Lessons learned from using a remote study-management platform: use in an mHealth diabetes study
The use of an online study-management system can help to ease the burden of both participation in, and administration of, mHealth interventions. We describe the benefits and challenges of using such a platform to manage an intervention (Full Flow Project) involving both patients and their providers in the testing of an mHealth data-sharing system.
Our remote study-management platform consists of: a website used to monitor status and message the participants, a local server for automatic data-collection and analysis (Piwik, now Matomo), server for gathering user-collected data through the app, and an open source survey tool (LimeSurvey). While it is possible to use the system to recruit and randomize patients, it was more advantageous to initiate patient recruitment through the health providers, to ensure that both parties were engaged and invested in the study. Similarly, randomization was not required for a feasibility study. Figure 1 below illustrates the system’s functions that were used for this study.

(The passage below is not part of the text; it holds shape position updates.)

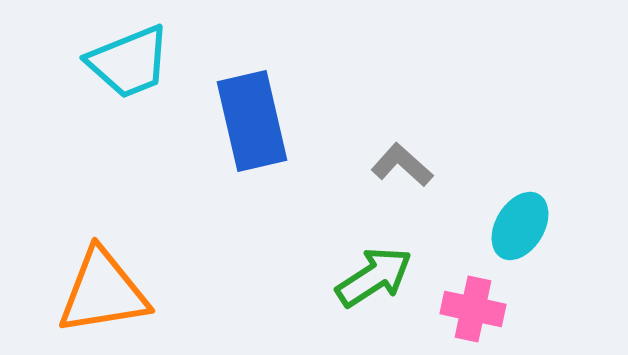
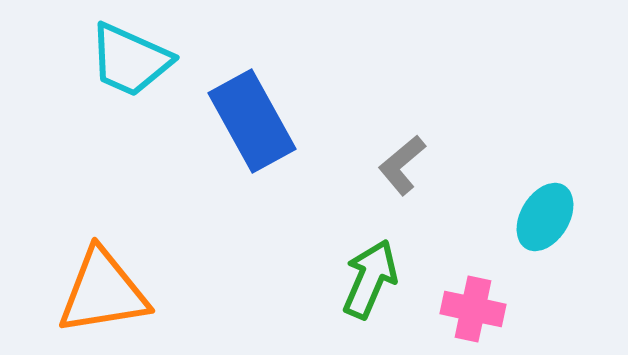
cyan trapezoid: moved 1 px right, 2 px up; rotated 46 degrees clockwise
blue rectangle: rotated 16 degrees counterclockwise
gray L-shape: rotated 82 degrees counterclockwise
cyan ellipse: moved 25 px right, 9 px up
green arrow: moved 4 px left, 2 px down; rotated 34 degrees counterclockwise
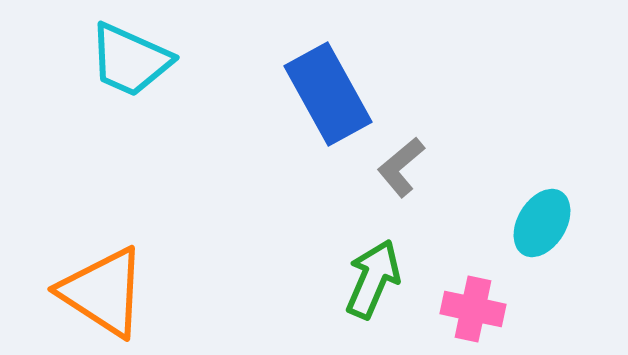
blue rectangle: moved 76 px right, 27 px up
gray L-shape: moved 1 px left, 2 px down
cyan ellipse: moved 3 px left, 6 px down
green arrow: moved 3 px right
orange triangle: rotated 42 degrees clockwise
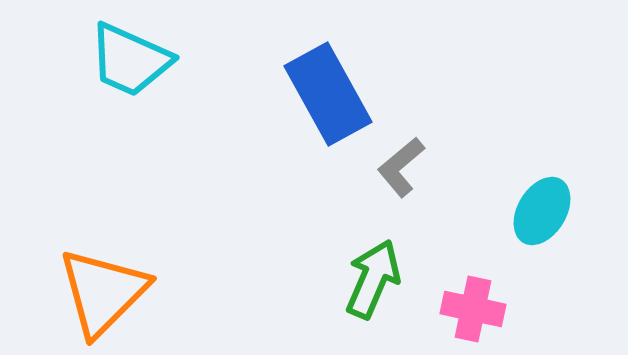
cyan ellipse: moved 12 px up
orange triangle: rotated 42 degrees clockwise
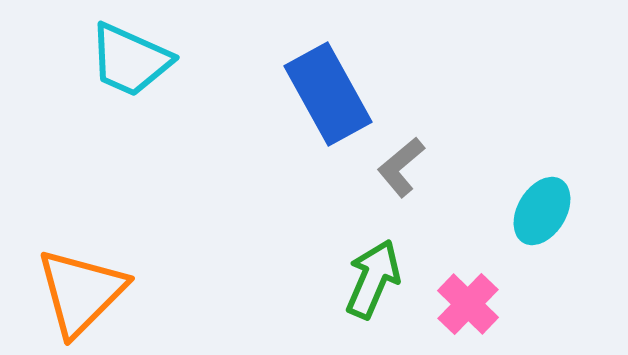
orange triangle: moved 22 px left
pink cross: moved 5 px left, 5 px up; rotated 32 degrees clockwise
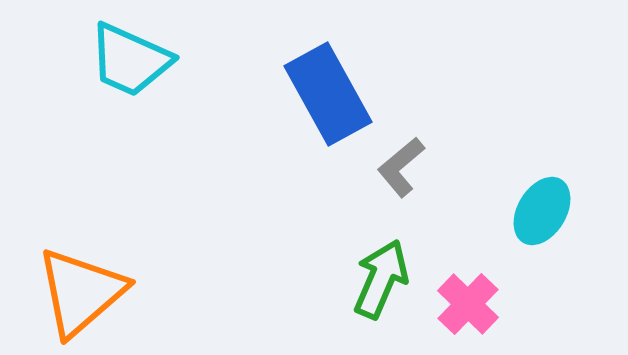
green arrow: moved 8 px right
orange triangle: rotated 4 degrees clockwise
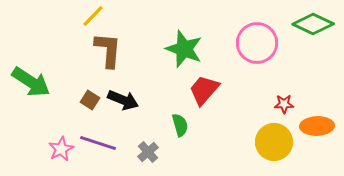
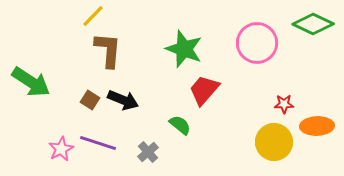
green semicircle: rotated 35 degrees counterclockwise
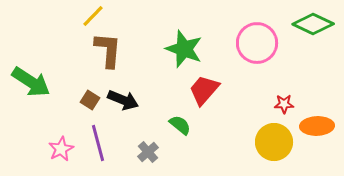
purple line: rotated 57 degrees clockwise
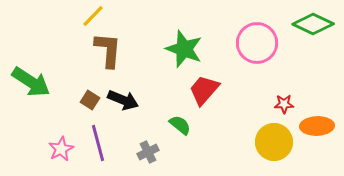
gray cross: rotated 15 degrees clockwise
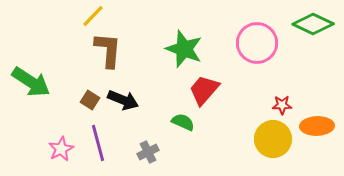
red star: moved 2 px left, 1 px down
green semicircle: moved 3 px right, 3 px up; rotated 15 degrees counterclockwise
yellow circle: moved 1 px left, 3 px up
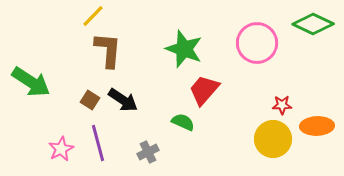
black arrow: rotated 12 degrees clockwise
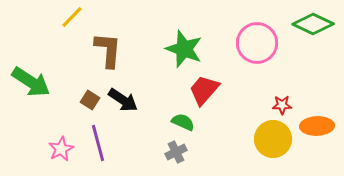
yellow line: moved 21 px left, 1 px down
gray cross: moved 28 px right
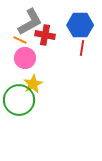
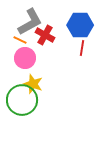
red cross: rotated 18 degrees clockwise
yellow star: rotated 24 degrees counterclockwise
green circle: moved 3 px right
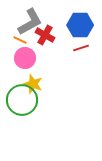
red line: moved 1 px left; rotated 63 degrees clockwise
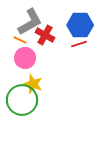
red line: moved 2 px left, 4 px up
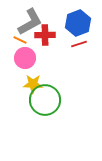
blue hexagon: moved 2 px left, 2 px up; rotated 20 degrees counterclockwise
red cross: rotated 30 degrees counterclockwise
yellow star: rotated 18 degrees counterclockwise
green circle: moved 23 px right
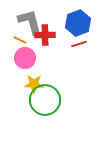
gray L-shape: rotated 76 degrees counterclockwise
yellow star: moved 1 px right
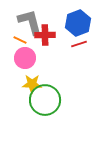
yellow star: moved 2 px left
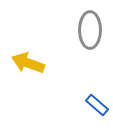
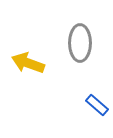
gray ellipse: moved 10 px left, 13 px down
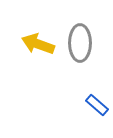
yellow arrow: moved 10 px right, 19 px up
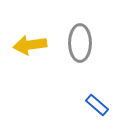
yellow arrow: moved 8 px left, 1 px down; rotated 28 degrees counterclockwise
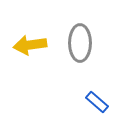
blue rectangle: moved 3 px up
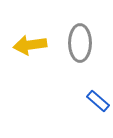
blue rectangle: moved 1 px right, 1 px up
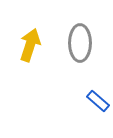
yellow arrow: rotated 116 degrees clockwise
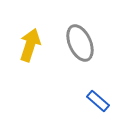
gray ellipse: rotated 24 degrees counterclockwise
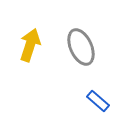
gray ellipse: moved 1 px right, 4 px down
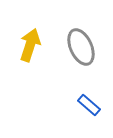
blue rectangle: moved 9 px left, 4 px down
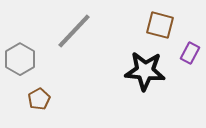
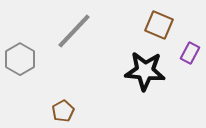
brown square: moved 1 px left; rotated 8 degrees clockwise
brown pentagon: moved 24 px right, 12 px down
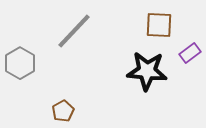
brown square: rotated 20 degrees counterclockwise
purple rectangle: rotated 25 degrees clockwise
gray hexagon: moved 4 px down
black star: moved 2 px right
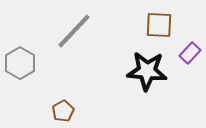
purple rectangle: rotated 10 degrees counterclockwise
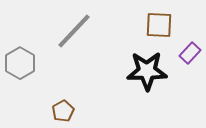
black star: rotated 6 degrees counterclockwise
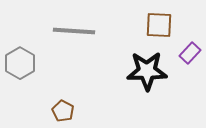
gray line: rotated 51 degrees clockwise
brown pentagon: rotated 15 degrees counterclockwise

The benefits of this platform included security and efficiency in distributing study-information and messages, as well as supporting participants from a single platform, based on open-source systems. For example, if a participant was not actively engaged in the intervention, we could then send messages specific to their situation. In the platforms’ current implementation, we have experienced three main challenges: 1-Participant follow-up requires manual tracking and initiation of messaging; 2-Data-collection requires manual review of data and interaction logs, from separate sources; and 3-Data-analysis requires specific programming to combine the differently structured output from each data source. See Figure 2 for an illustration of how data was collected and managed during the study.
Future improvements to the system can include automation of tasks and additional software that can facilitate the organization of these data for analysis. For example, automatic merging of data-sources and generation of simple reports would make the system more efficient, which is especially important for mHealth interventions.